A Cuba , le silence des ombres

A Cuba , le silence des ombres
Le 23-08-2006 à 10:52

Dans un article publié par le quotidien espagnol "El Mundo", et repris par "Le Monde", le journaliste et poete Raul Rivero analyse la situation à Cuba.

Hugo Chavez se lamente au Vietnam ; Evo Morales sort son mouchoir rouge du poncho ; le président chinois, Hu Jintao, tape sur son ordinateur un télégramme triste que lui dicte Mao ; il y a des fêtes, des défilés et des discours à Miami ; des hommes et des femmes donnent leur avis à Mexico, Madrid et Buenos Aires. A Cuba, personne ne dit rien. Il y règne un silence plus grand que la nuit et à la télévision officielle un enfant murmure : "Les médecins vont le guérir. C' est un homme bon."
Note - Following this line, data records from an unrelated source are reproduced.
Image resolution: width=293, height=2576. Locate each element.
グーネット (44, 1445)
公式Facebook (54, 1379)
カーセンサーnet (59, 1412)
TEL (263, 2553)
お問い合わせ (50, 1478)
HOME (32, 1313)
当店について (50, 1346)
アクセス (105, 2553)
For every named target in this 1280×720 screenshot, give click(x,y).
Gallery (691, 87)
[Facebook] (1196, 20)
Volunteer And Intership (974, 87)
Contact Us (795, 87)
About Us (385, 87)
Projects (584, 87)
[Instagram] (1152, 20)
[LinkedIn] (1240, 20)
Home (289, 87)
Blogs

C'est tout. Là-dessus coulent le sirop tropical du triomphalisme et la chanson de l'éternité. Jusque dans ces moments-là, ou plus que jamais dans une telle circonstance, les contrôles, les fers, les cadenas qui enferment les 11 millions de Cubains sautent aux yeux.
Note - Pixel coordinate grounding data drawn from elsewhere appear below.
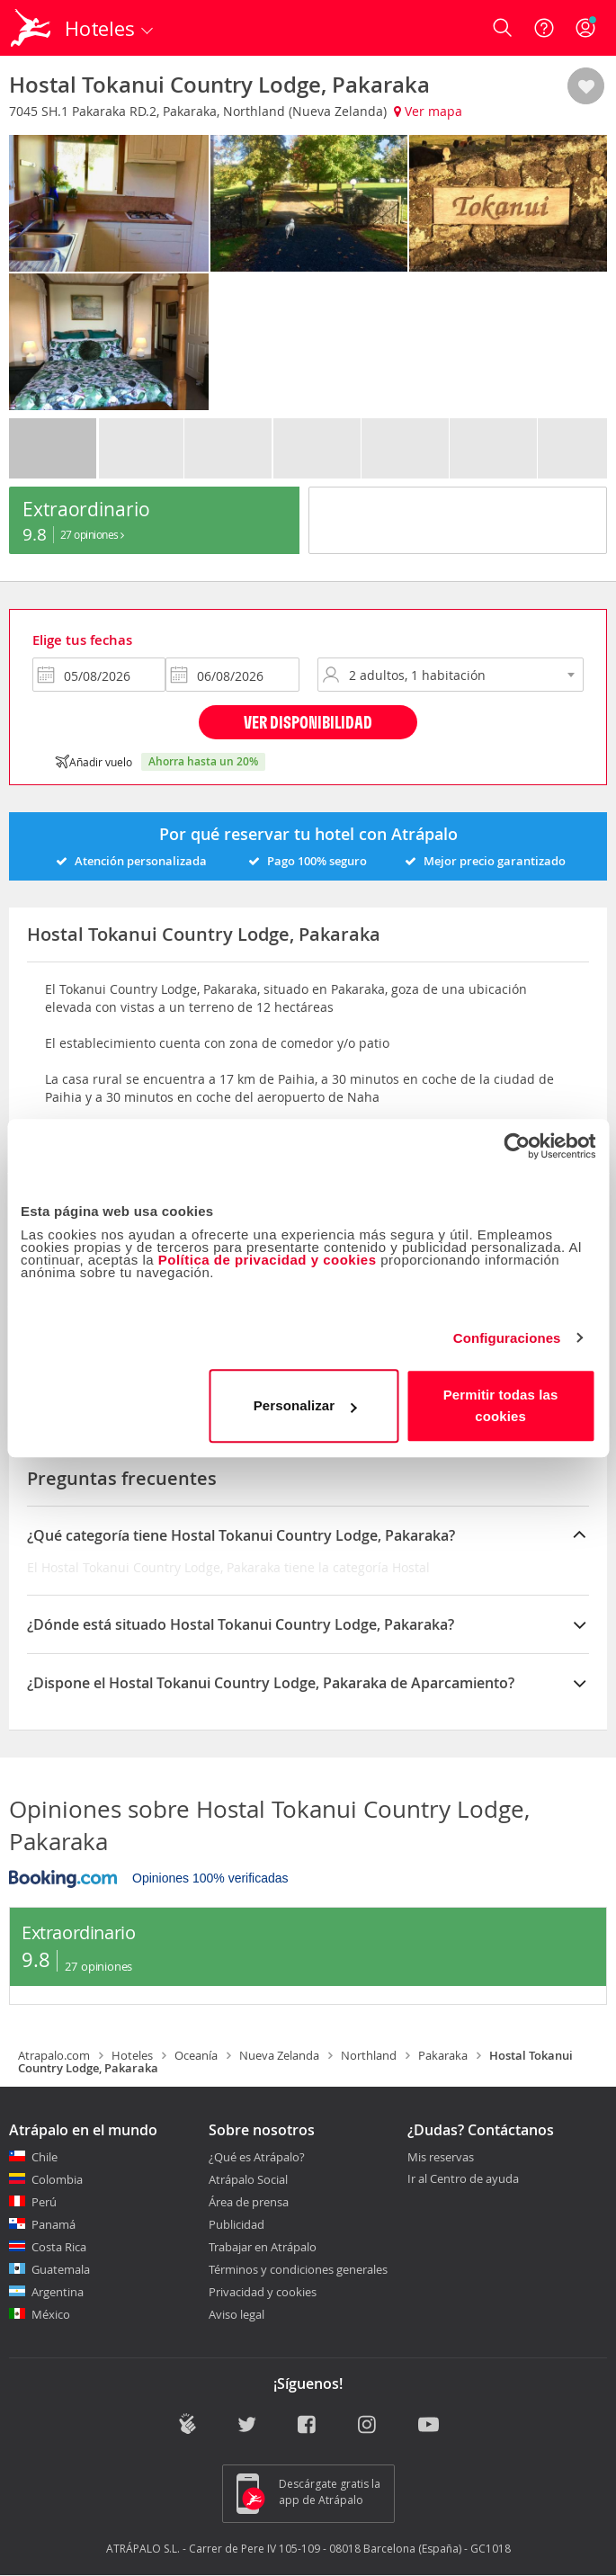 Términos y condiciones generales (298, 2269)
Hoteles (132, 2055)
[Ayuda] (544, 28)
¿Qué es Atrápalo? (257, 2157)
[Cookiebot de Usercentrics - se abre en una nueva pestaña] (516, 1145)
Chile (44, 2157)
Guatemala (60, 2269)
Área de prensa (249, 2202)
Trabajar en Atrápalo (263, 2247)
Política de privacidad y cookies (267, 1259)
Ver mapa (428, 111)
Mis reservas (440, 2158)
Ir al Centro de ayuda (463, 2179)
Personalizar (305, 1405)
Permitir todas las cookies (500, 1405)
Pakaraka (443, 2055)
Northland (369, 2055)
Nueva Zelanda (279, 2055)
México (50, 2314)
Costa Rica (58, 2247)
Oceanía (196, 2055)
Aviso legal (236, 2314)
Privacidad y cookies (263, 2292)
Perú (44, 2202)
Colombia (57, 2179)
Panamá (53, 2224)
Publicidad (236, 2224)
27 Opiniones (92, 534)
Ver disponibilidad (308, 722)
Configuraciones (507, 1338)
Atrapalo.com (54, 2055)
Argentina (57, 2292)
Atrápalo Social (248, 2179) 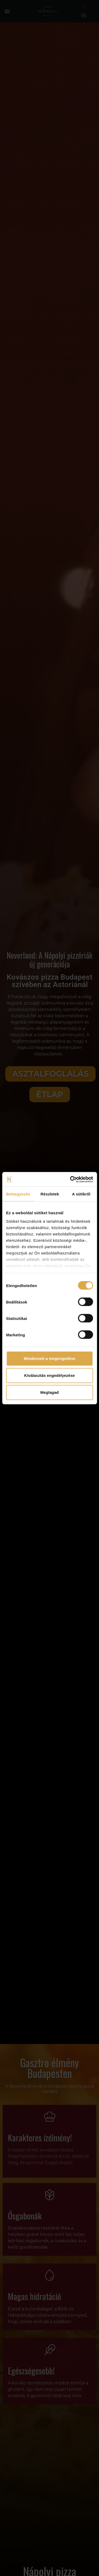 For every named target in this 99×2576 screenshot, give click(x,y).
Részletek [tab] (50, 1194)
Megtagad (49, 1392)
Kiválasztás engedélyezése (49, 1375)
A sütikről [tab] (81, 1194)
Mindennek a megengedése (49, 1358)
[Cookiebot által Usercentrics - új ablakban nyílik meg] (70, 1179)
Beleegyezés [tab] (18, 1194) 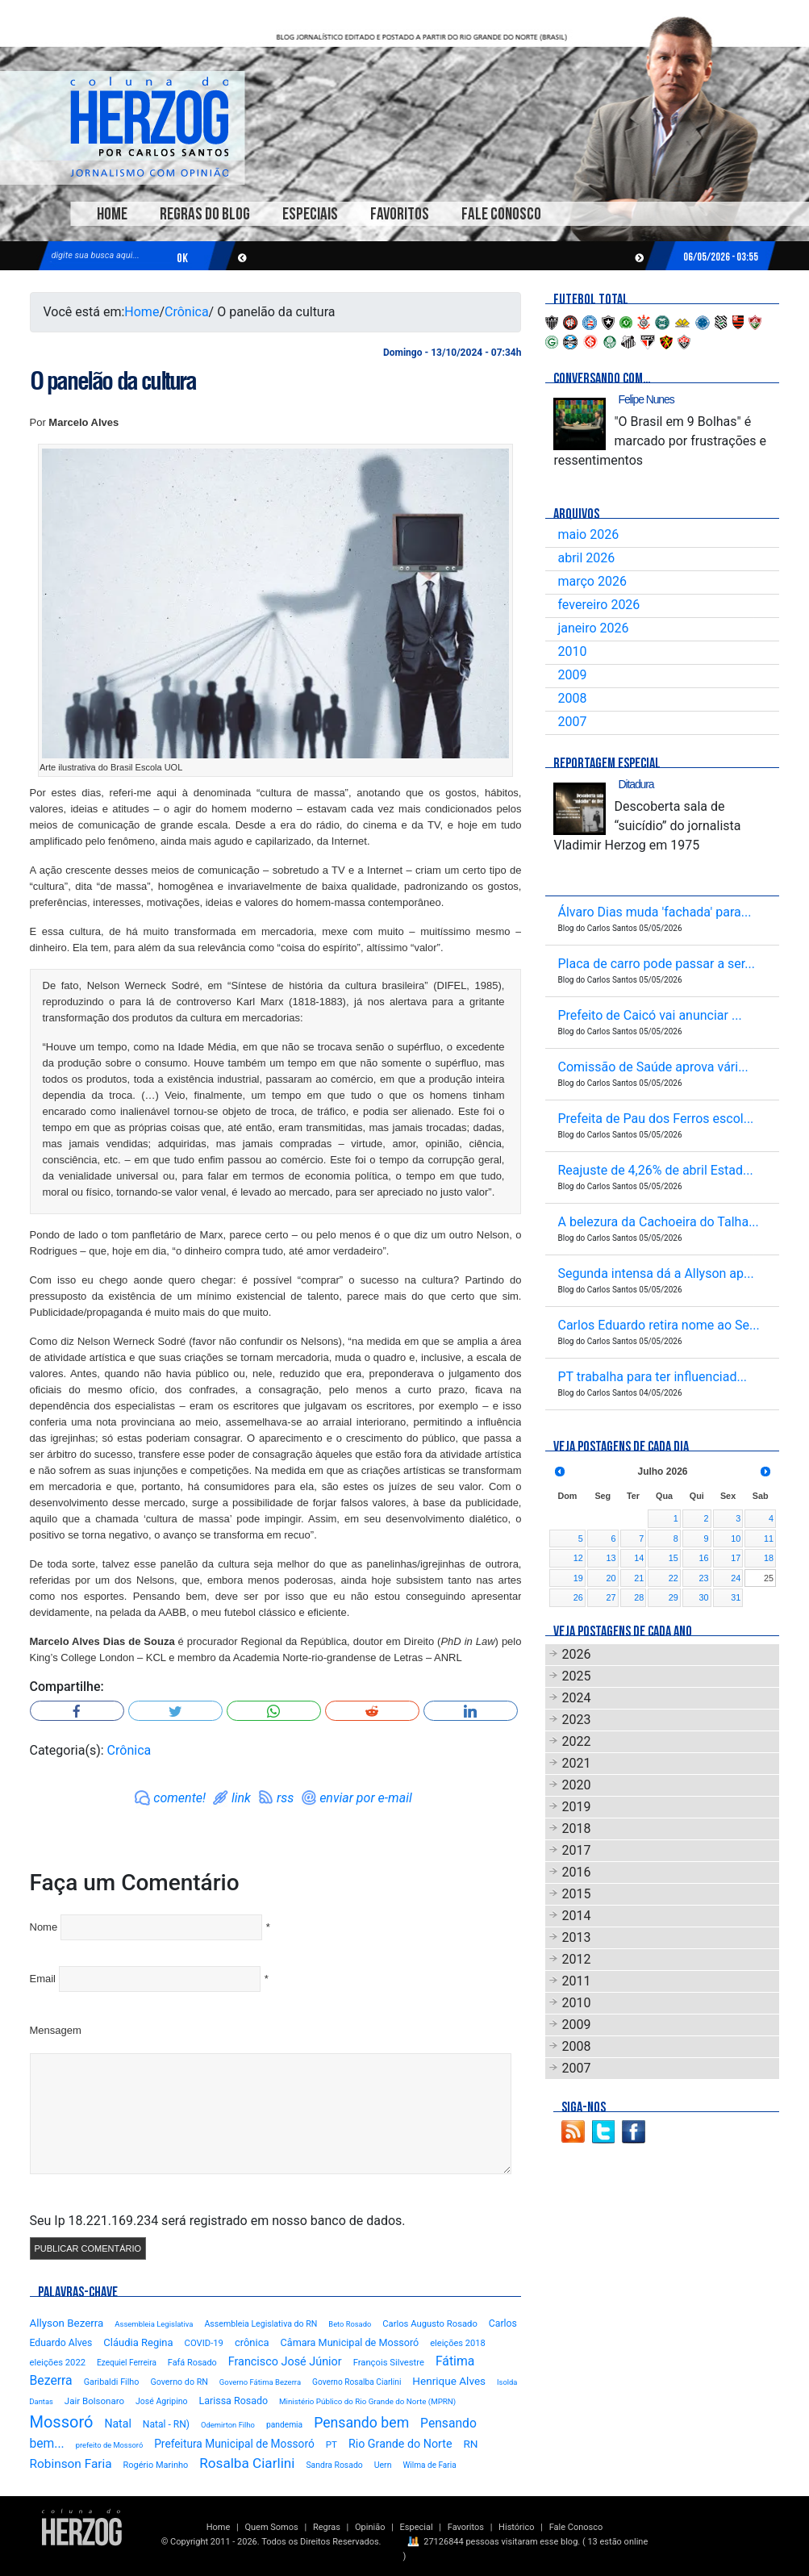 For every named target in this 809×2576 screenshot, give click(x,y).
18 (769, 1558)
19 (578, 1578)
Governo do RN (178, 2382)
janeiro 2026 (592, 628)
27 (610, 1597)
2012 (575, 1959)
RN (470, 2443)
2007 (571, 721)
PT (331, 2444)
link (241, 1798)
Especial (416, 2527)
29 (673, 1597)
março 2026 (591, 581)
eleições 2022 (58, 2362)
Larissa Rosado (233, 2400)
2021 (575, 1763)
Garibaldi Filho (112, 2382)
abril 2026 (586, 558)
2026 (575, 1654)
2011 (575, 1981)
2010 (571, 651)
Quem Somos (271, 2527)
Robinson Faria (71, 2464)
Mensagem (55, 2030)
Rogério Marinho (156, 2465)
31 (735, 1597)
La passation de pouvoir dans l'île et la soudaine gravité de l'état de Fidel Castro provoquent des réactions dans le monde entier. Sauf dans le pays qui l'a supporté pendant un demi-siècle, sauf dans les foyers où vivent les membres restants des familles dispersées, sauf sur les lieux de travail où les employés oeuvrent pour un salaire de misère, sauf dans les unités militaires où nombre d'officiers et de soldats plongent dans des pensées profondes.

Le gouvernement contrôle la parole et ce peuple n'y a pas droit. Dans aucune circonstance. De même qu'il n'a rien à voir dans aucune cérémonie sociale, dans aucun événement en rapport avec son présent ni avec son avenir. Le peuple est une ombre que l'on sort dans la rue pour qu'elle prenne peur et à qui l'on ordonne ensuite de rentrer pour que croisse cette peur. Une masse informe à qui l'on ment pour qu'elle s'endorme.
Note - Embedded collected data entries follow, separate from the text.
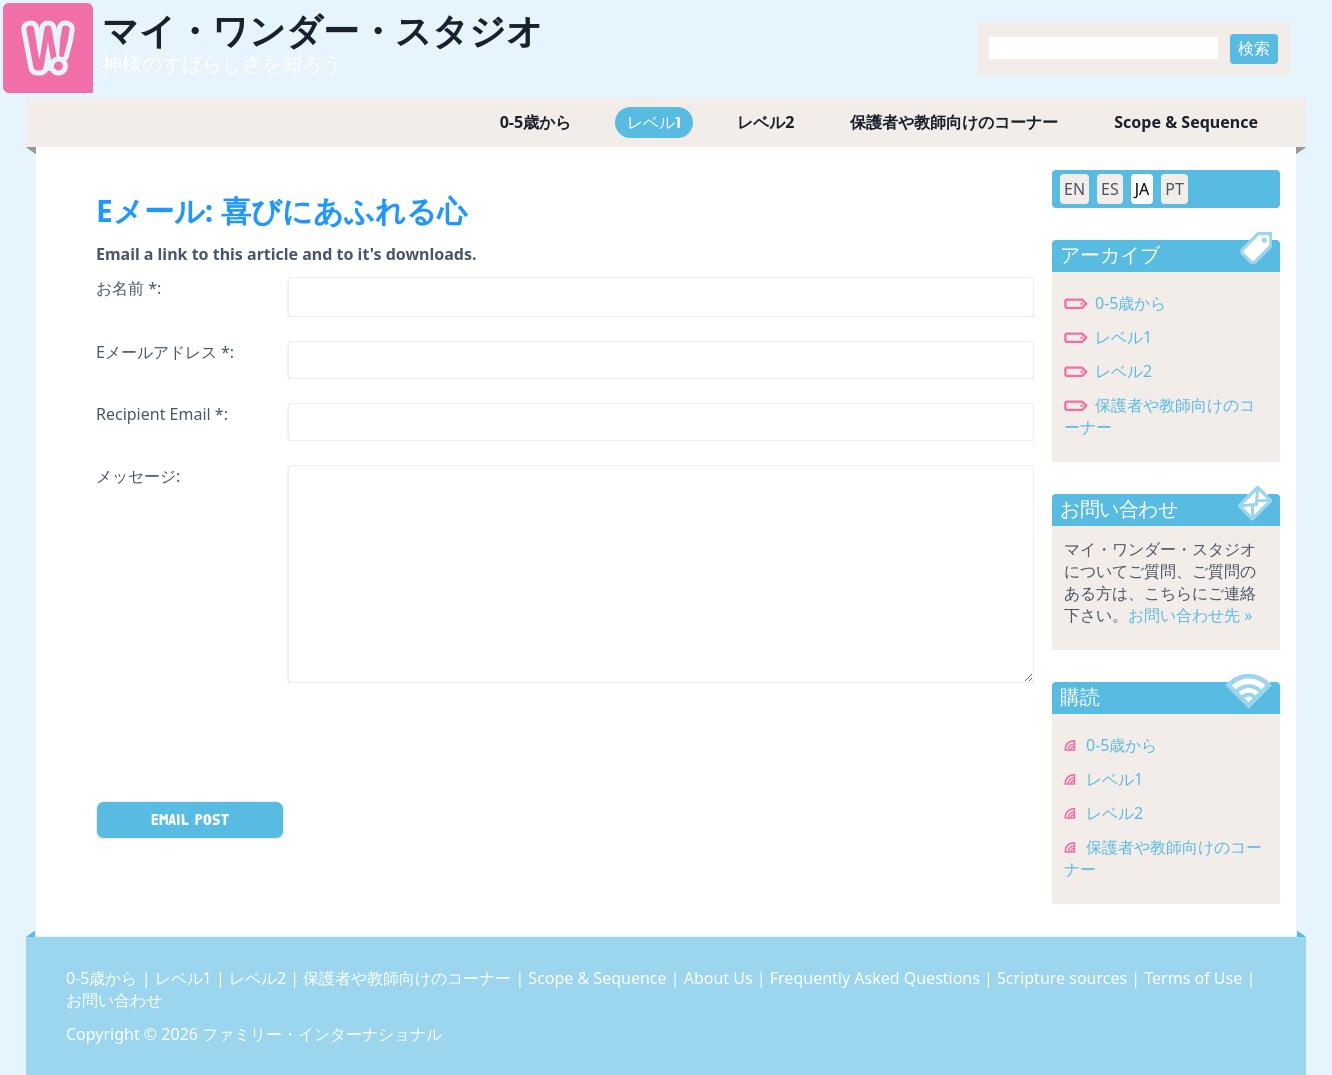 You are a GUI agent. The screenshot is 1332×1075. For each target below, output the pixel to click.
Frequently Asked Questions (877, 978)
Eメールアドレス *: (165, 352)
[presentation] (248, 746)
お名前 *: (128, 288)
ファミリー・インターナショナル (322, 1034)
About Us (720, 978)
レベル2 (765, 122)
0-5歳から (535, 122)
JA (1142, 189)
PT (1174, 189)
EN (1074, 189)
L'opposition pacifique, la presse indépendante, les militants des droits de l'homme, les démocrates qui se sont montrés de face, à visage découvert ? Cernés, surveillés, traqués jusque dans leur maison, le téléphone sur écoutes et une brigade paramilitaire en faction au cas où ils veuillent s'aventurer au coin de la rue. Une telle paix semble peu croyable, à moins qu'elle ne vienne de la contrainte ; une telle tranquillité, si les gens ne savaient pas - pour l'avoir vécu - que derrière le discours d'amour, il y a un tank. Tout comme derrière l'obsession à fabriquer des médecins et à inventer des instituteurs en deux semaines seulement se cache le mépris pour la santé et l'éducation. C'est un étendard sombre que l'on éclaire d'une lumière artificielle quand on le montre au monde.

Jusqu'à maintenant, il est vrai qu'ils ont pu conserver leur goût du secret, les mystères, les pièges, les manipulations possibles dans une société dont 70 % des citoyens (nés après 1959) n'ont jamais vécu en démocratie, ne connaissent pas la liberté et sont bourrés de propagande. Mais il semble que puisse venir la dernière saison du mystère, des barrages, des masques parce que les dictatures personnelles sont ce qu'elles sont : des dictatures et personnelles. Elles ne se partagent pas comme une liasse de billets ou comme un butin dans une bande de pirates.

Ecoutez bien les derniers silences du communisme créole parce qu'ils ne reviendront pas. Ecoutez-les bien, là-bas, sous la terreur policière.

Parce que l'on sait qu'un chemin vient de s'ouvrir et que des milliers d'hommes et de femmes parcourent maintenant leurs labyrinthes avec cette philosophie pragmatique des vieux bagnards : faire des petits pas et voir loin

Raul Rivero

Raúl Rivero est né en 1945. Après des études de journalisme à l’université de La Havane, il se met au service de la révolution de Fidel Castro, et entre à l’agence de presse officielle Prensa Latina. Sa rupture avec le régime castriste date de la fin des années 80 : en 1989, il quitte l’Union des écrivains et artistes cubains, et signe en 1991 " La lettre des 10 ", pétition demandant à Fidel Castro des élections libres et la libération des prisonniers politiques. En 1995, il fonde l’agence indépendante Cuba Press. Il est aujourd’hui le seul cosignataire de " La lettre des 10 " à demeurer à Cuba, en dépit des pressions, des menaces et des arrestations : " dans l’espace qui existe entre partir et revenir, il faut fonder la permanence, parce que rester sera toujours un antidote contre le désenchantement et un venin contre l’oubli ". Sa liberté de circuler a été restreinte, il a été séquestré et menacé à plusieurs reprises, sa famille intimidée et ses documents confisqués. Depuis le mois de mai 2000, il faisait partie de la Société de Journalistes " Manuel Marquez Sterling ", qui s’est donné pour mission la promotion de la liberté d’expression et d’information, ainsi que la formation professionnelle de journalistes cubains.

Au printemps 2003, le journaliste Raul Rivero a été arrêté avec 28 de ses collègues et condamné à 20 ans de prison. Libéré pour raisons de santé en novembre 2004, il vit en exil en Espagne.